Preclinical evaluation of SBPD-1

Animal studies were performed under the guidance of a protocol approved by the Johns Hopkins Animal Care and Use Committee and performed in compliance with the Animal Welfare Act regulations and Public Health Service (PHS) Policy. Johns Hopkins University has an approved PHS assurance. NSG (NOD/SCID/IL2Rγnull) mice were purchased from the Johns Hopkins University Sydney Kimmel Comprehensive Cancer Center Animal Resources Core. C57BL/6 mice were purchased from Jackson Laboratory (Bar Harbor, ME, USA). NSG mice were injected with 1.5 million PC3/PIP or 1 million PC3/flu cells at the lower left flank. Two weeks after the injection of cells, mice were treated with 20, 40, 80 μg/kg of SBPD-1 formulated in 100 μL of sterile saline via daily intraperitoneal (IP) injection for 30 days. Tumor volumes were measure twice per week. Urinalysis was performed using URS-10 Urine Reagent Strips (LW Scientific Inc. Lawrenceville, GA).

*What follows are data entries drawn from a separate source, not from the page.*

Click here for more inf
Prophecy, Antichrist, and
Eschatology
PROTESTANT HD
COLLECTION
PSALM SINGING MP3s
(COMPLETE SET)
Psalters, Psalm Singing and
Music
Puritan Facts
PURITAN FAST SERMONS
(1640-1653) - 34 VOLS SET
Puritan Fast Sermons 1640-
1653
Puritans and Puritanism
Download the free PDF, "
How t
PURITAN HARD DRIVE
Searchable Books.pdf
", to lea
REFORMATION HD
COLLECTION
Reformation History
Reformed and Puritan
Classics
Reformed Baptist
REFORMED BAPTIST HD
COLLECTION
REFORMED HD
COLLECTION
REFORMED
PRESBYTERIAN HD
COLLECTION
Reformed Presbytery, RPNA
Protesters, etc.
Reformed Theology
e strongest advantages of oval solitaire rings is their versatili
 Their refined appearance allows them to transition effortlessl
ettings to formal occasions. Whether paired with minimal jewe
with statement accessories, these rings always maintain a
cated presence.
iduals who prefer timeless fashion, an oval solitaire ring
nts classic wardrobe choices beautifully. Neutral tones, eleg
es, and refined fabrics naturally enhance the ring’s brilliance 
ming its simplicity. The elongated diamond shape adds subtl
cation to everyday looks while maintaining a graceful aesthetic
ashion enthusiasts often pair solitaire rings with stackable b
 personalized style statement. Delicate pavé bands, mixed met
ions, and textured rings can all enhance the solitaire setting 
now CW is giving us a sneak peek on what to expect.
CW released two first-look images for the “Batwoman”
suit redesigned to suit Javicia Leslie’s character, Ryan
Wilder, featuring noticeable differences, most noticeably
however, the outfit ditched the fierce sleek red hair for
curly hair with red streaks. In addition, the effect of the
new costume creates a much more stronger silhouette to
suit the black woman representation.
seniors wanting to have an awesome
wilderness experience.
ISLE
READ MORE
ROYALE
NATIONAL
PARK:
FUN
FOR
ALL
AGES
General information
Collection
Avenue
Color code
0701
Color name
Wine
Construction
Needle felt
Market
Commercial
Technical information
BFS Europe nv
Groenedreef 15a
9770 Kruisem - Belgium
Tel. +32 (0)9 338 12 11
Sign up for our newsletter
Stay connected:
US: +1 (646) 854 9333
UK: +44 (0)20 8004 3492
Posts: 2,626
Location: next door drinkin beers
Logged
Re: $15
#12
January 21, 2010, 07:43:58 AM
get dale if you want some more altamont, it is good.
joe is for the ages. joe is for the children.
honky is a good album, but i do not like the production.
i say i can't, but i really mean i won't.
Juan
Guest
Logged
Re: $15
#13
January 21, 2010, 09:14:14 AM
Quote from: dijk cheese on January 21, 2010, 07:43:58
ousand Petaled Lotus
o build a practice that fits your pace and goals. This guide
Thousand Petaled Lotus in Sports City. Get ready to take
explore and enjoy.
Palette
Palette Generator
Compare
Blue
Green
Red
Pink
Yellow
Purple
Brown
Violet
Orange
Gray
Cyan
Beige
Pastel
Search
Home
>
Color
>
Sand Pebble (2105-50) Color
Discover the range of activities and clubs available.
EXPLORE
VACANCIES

For the metastatic model, NSG mice were injected with 0.75 million PC3/ML/PSMA cells via the tail vein. Four weeks after the injection mice were treated with 40, 80, 160 μg/kg of SBPD-1 formulated in 100 μL of sterile water via daily intraperitoneal injection for 30 days. BLI was performed weekly using the IVIS Spectrum in vivo imaging system (Perkin Elmer, Waltham, MA).

In vivo toxicity

Male C57BL/6 mice were purchased from Jackson Laboratory. Ten-week-old mice were injected with the indicated doses of MMAE (formulated in 5% DMSO), SBPD-1 (formulated in saline) or 5% DMSO intraperitoneally (daily for 30 days, n = 5). Animals were monitored daily for weight changes and other abnormalities for 80 days. Animals were euthanized in a CO2 chamber at day 80, and blood, lung, liver, kidney, salivary gland, and lacrimal gland were collected for complete blood counts, blood chemistry, and histopathological analyses. Complete blood counts including white blood cells (WBC), red blood cells (RBC), hemoglobin (HGB), hematocrit (HCT), mean corpuscular volume (MCV), mean corpuscular hemoglobin (MCH), mean corpuscular hemoglobin concentration (MCHC), and platelet (PLT) were measured using scil Vet ABC Hematology Analyzer (scil animal care company, Gurnee, IL). Blood chemistry parameters including blood urea nitrogen (BUN), glucose (GLU), Alkaline Phosphatase (ALP), total protein (T-Pro), Alanine aminotransferase (ALT) and Creatinine (Cre) were measured with Spotchem EZ chemistry analyzer (Arkray USA, Edina, MN). Hematoxylin and eosin slides were generated for five organs and examined by certified veterinary pathologist.